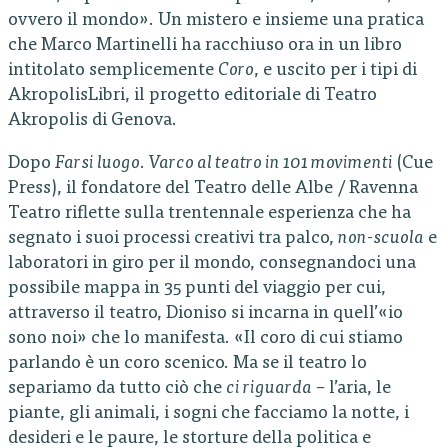
ovvero il mondo». Un mistero e insieme una pratica
che Marco Martinelli ha racchiuso ora in un libro
intitolato semplicemente
Coro
, e uscito per i tipi di
AkropolisLibri, il progetto editoriale di Teatro
Akropolis di Genova.
Dopo
Farsi luogo. Varco al teatro in 101 movimenti
(Cue
Press), il fondatore del Teatro delle Albe / Ravenna
Teatro riflette sulla trentennale esperienza che ha
segnato i suoi processi creativi tra palco,
non-scuola
e
laboratori in giro per il mondo, consegnandoci una
possibile mappa in 35 punti del viaggio per cui,
attraverso il teatro, Dioniso si incarna in quell’«io
sono noi» che lo manifesta. «Il coro di cui stiamo
parlando è un coro scenico. Ma se il teatro lo
separiamo da tutto ciò che
ci riguarda
– l’aria, le
piante, gli animali, i sogni che facciamo la notte, i
desideri e le paure, le storture della politica e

━━━━━━━━━━━━━━━━━━━━

Required work: Restate each entry word for word; omit the pictures.

Answer section:
ovvero il mondo». Un mistero e insieme una pratica
che Marco Martinelli ha racchiuso ora in un libro
intitolato semplicemente
Coro
, e uscito per i tipi di
AkropolisLibri, il progetto editoriale di Teatro
Akropolis di Genova.
Dopo
Farsi luogo. Varco al teatro in 101 movimenti
(Cue
Press), il fondatore del Teatro delle Albe / Ravenna
Teatro riflette sulla trentennale esperienza che ha
segnato i suoi processi creativi tra palco,
non-scuola
e
laboratori in giro per il mondo, consegnandoci una
possibile mappa in 35 punti del viaggio per cui,
attraverso il teatro, Dioniso si incarna in quell’«io
sono noi» che lo manifesta. «Il coro di cui stiamo
parlando è un coro scenico. Ma se il teatro lo
separiamo da tutto ciò che
ci riguarda
– l’aria, le
piante, gli animali, i sogni che facciamo la notte, i
desideri e le paure, le storture della politica e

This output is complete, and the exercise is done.